56 Laxantia

 Prucaloprid, Resolor® (Movetis NV)

Im Januar 2010 erhielt Prucaloprid (Resolor® 1 mg und 2 mg Filmtabletten, Movetis) von der europäischen Kommission die Zulassung zur Behandlung der chronischen Obstipation bei Frauen, die mit Laxanzien keinen ausreichenden Therapieerfolg erzielen. Die chronische Obstipation ist eine allgemeine Funktionsstörung des Gastrointestinaltraktes, unter der in Europa etwa 38 Millionen Menschen leiden. 88 Prozent der Patienten, die aus diesem Grund einen Arzt aufsuchen, sind Frauen. Die sogenannten ROM-III-Kriterien definieren die chronische Obstipation als Beschwerden, die für mindestens sechs Monate in mindestens einem Viertel der Zeit mit zwei oder mehr der folgenden Symptome auftreten: schmerzhafter, klumpiger oder harter Stuhlgang, das Gefühl der unvollständigen Entleerung, das Gefühl der analen Verstopfung oder Blockade und/oder weniger als drei Stuhlgänge pro Woche.
Laut des belgischen Herstellers Movetis ist Prucaloprid der erste Wirkstoff einer neuen Klasse hoch selektiver Serotonin(5-HT4)-Rezeptoragonisten mit starker enterokinetischer Aktivität. 5-HT4-Rezeptoren sind im gesamten Magen-Darm-Trakt vorhanden und spielen eine Schlüsselrolle bei der Modulation der Motilität des Gastrointestinaltrakts. Der neue Arzneistoff löst im Dickdarm durch die Stimulierung der 5-HT4-Rezeptoren in den Darmwandnerven einen physiologischen peristaltischen Reflex aus. Dies beschleunigt die Darmpassage, fördert die Bewegung des Darminhalts im Dickdarm und verbessert signifikant dessen Entleerung.

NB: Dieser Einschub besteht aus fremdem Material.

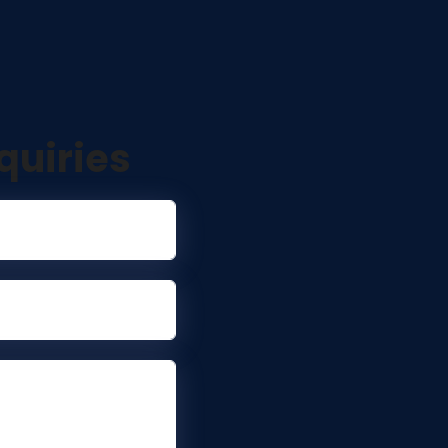
quiries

Die empfohlene Dosis beträgt einmal täglich 2 mg. Frauen über 65 Jahre sollten mit einer Dosis von einmal täglich 1 mg beginnen, die bei Bedarf auf einmal täglich 2 mg erhöht werden kann. Die Filmtabletten können zu einer Mahlzeit oder unabhängig davon zu jeder Tageszeit eingenommen werden. Nicht angewendet werden darf Prucaloprid bei einer Allergie gegen den Wirkstoff oder einen der sonstigen Bestandteile. Gleiches gilt für Patientinnen, die sich einer Dialyse unterziehen müssen. Darüber hinaus darf der neue 5-HT4-Rezeptoragonist nicht bei Patientinnen mit Darmperforation oder -obstruktion, schweren entzündlichen Erkrankungen des Darmtraktes wie Morbus Crohn, Colitis ulcerosa und toxischem Megakolon und Megarektum (besonders schwere Komplikationen einer Kolitis) angewendet werden. Im Gegensatz zum 5-HT4-Rezeptoragonisten Cisaprid, der aufgrund seiner kardiovaskulären Effekte vom Markt genommen wurde, scheint Prucaloprid selektiv zu wirken und keine kardiovaskulären Effekte aufzuweisen. Dennoch sollte der neue Arzneistoff bei Patientinnen, die eine Begleitbehandlung mit QTc-Intervall-verlängernden Arzneimitteln erhalten, mit Vorsicht angewendet werden.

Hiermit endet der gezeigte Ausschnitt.